PTARMIGAN SCAT! Not sure if this is Willow or Rock Ptarmigan...but it's a very cool find nonetheless. For some more information about the Ptarmigan check out the Alaska Ptarmigan Facts and Photos web page.
The next bird I was able to get a picture of was this Golden-crowned Sparrow (Zonotrichia atricapilla)...
Savannah Sparrow (Passerculus sandwichensis)
I'm not sure of any of these species of plants...but I wanted to share this picture- I think it's gorgeous!

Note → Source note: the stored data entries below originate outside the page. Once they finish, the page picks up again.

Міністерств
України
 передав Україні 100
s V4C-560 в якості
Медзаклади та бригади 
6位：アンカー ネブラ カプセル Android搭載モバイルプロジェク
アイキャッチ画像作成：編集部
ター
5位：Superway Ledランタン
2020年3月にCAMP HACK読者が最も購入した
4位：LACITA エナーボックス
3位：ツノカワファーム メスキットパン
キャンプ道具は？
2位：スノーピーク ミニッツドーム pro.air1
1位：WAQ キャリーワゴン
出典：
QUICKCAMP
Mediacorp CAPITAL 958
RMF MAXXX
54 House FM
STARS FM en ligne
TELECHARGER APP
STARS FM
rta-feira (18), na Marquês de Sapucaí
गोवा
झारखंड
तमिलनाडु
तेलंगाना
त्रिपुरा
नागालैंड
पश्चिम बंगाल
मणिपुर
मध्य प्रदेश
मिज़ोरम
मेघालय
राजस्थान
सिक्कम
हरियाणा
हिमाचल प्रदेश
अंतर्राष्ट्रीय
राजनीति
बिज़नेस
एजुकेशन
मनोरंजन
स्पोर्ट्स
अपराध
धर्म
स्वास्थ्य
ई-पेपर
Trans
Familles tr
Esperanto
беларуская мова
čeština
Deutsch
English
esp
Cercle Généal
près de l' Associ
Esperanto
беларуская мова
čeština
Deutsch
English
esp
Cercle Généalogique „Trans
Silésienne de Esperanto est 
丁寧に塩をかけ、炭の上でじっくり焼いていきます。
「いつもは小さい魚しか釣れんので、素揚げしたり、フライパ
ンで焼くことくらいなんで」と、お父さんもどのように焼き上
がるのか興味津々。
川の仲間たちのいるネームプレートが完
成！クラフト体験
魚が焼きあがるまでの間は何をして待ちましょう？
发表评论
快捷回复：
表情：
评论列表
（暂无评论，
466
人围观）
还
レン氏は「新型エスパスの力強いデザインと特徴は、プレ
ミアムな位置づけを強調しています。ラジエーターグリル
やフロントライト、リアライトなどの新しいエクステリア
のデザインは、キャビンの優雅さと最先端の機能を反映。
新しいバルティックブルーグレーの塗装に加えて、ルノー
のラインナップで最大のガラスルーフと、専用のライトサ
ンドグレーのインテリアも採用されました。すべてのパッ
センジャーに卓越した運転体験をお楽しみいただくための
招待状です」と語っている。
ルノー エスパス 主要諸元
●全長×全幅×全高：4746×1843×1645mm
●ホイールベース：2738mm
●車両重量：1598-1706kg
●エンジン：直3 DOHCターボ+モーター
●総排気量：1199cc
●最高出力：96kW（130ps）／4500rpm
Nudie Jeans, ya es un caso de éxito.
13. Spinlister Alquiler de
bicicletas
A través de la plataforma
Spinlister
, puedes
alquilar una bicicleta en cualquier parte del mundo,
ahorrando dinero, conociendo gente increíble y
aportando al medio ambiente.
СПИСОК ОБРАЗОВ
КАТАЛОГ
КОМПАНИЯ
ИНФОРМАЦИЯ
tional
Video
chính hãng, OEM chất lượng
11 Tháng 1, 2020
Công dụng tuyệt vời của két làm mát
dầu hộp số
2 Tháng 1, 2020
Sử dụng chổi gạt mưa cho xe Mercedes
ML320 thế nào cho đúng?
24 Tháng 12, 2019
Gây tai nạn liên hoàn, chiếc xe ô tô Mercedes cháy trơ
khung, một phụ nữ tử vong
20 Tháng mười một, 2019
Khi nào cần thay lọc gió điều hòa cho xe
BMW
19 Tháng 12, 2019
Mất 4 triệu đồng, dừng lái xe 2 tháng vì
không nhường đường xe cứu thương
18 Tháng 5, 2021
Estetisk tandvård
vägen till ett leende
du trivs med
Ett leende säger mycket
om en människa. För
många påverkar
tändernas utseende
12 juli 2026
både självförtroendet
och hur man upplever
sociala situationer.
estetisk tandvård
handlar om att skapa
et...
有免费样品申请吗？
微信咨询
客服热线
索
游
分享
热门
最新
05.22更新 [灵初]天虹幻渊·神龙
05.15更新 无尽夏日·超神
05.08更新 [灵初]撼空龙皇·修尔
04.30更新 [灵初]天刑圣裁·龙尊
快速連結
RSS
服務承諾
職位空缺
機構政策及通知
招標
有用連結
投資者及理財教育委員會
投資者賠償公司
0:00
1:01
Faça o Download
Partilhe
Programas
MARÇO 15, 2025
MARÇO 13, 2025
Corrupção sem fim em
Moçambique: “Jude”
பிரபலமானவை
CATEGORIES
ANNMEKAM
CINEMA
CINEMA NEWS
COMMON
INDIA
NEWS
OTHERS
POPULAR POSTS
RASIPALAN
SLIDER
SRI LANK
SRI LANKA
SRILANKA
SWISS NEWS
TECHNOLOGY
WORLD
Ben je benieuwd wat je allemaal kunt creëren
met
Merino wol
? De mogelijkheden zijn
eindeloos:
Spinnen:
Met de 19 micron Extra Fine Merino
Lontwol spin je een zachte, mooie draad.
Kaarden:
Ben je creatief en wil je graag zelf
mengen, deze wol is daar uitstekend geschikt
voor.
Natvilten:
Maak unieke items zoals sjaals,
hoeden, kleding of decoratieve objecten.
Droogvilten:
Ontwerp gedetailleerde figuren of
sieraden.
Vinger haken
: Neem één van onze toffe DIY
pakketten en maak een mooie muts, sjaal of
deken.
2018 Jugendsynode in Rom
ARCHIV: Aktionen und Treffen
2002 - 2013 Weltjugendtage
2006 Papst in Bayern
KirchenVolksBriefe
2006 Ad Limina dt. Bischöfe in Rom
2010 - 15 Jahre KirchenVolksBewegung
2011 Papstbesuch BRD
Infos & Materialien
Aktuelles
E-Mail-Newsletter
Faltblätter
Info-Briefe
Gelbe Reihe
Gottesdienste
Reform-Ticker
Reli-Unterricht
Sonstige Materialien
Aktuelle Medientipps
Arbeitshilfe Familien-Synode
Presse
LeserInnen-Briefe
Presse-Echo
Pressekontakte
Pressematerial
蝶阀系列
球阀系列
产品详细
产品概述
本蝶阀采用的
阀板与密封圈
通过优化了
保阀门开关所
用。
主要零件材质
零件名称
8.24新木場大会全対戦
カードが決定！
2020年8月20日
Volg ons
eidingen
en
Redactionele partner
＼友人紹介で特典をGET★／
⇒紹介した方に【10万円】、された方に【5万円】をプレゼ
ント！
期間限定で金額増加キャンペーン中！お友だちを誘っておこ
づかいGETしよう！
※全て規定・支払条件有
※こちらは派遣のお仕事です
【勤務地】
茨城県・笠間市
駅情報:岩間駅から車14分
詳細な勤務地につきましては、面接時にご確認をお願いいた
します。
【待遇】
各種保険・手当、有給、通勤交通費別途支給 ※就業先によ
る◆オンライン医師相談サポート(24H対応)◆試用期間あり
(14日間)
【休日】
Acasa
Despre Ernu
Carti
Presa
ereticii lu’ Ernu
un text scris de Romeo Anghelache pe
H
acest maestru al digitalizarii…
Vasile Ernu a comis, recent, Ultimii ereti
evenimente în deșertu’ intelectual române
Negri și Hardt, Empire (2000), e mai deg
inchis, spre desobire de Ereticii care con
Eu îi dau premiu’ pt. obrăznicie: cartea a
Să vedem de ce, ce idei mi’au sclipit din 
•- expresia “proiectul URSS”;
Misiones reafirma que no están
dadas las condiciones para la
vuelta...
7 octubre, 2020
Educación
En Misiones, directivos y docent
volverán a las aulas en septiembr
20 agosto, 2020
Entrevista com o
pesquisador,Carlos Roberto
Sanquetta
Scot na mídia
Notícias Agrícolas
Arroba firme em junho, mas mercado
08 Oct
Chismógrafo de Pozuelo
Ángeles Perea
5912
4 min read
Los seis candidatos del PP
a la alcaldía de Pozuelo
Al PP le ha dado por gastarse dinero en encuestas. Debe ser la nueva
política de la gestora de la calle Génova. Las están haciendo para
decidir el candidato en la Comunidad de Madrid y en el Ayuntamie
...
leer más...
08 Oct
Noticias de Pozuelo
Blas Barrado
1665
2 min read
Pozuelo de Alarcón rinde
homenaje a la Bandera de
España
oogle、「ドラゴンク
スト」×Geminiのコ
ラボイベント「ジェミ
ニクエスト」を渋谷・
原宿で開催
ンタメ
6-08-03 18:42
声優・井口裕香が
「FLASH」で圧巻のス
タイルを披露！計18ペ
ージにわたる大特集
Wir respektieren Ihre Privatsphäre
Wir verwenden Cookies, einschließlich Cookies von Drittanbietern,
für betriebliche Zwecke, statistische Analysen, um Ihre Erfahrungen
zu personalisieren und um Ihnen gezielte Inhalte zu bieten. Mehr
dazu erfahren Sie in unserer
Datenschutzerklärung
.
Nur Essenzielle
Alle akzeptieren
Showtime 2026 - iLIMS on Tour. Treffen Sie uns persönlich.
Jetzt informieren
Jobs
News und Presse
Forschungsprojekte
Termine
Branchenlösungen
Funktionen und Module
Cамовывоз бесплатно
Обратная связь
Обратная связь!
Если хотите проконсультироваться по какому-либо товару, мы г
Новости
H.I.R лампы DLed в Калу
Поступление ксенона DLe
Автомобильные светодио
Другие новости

Below is our final group list of sightings and "hearings"...I didn't see or hear all of these, but I was able to add a bunch of new birds to my "Alaska List" :)

  1.  Spruce Grouse X
  2. Common Loon X
  3. Osprey X
  4. Bald Eagle X
  5. Spotted Sandpiper X
  6. Mew Gull X
  7. Herring Gull X
  8. Glaucous-winged Gull X
  9. Arctic Tern X
  10. Olive-sided Flycatcher X
  11. Gray Jay X
  12. Black-billed Magpie X
  13. Northwestern Crow X
  14. Common Raven X
  15. Violet-green Swallow X
  16. Black-capped Chickadee X
  17. Red-breasted Nuthatch X
  18. Pacific Wren X
  19. American Dipper X
  20. Ruby-crowned Kinglet X
  21. Swainson's Thrush X
  22. Hermit Thrush X
  23. Varied Thrush X
  24. Orange-crowned Warbler X
  25. Yellow Warbler X
  26. Yellow-rumped Warbler X
  27. Townsend's Warbler X
  28. Wilson's Warbler X
  29. Savannah Sparrow X
  30. Fox Sparrow X
  31. Lincoln's Sparrow X
  32. Golden-crowned Sparrow X
  33. Dark-eyed Junco X
  34. Pine Grosbeak X
  35. Common Redpoll X
  36. Pine Siskin X

Thanks to the Keen Eye Birders for having me along! It was a great day with knowledgeable people. This will definitely be a favorite memory of mine from Alaska!


  1. What a great day, and the bird close-up pics are great. A super group of people, now friends, all added up to make this so special. Cheers from Jean.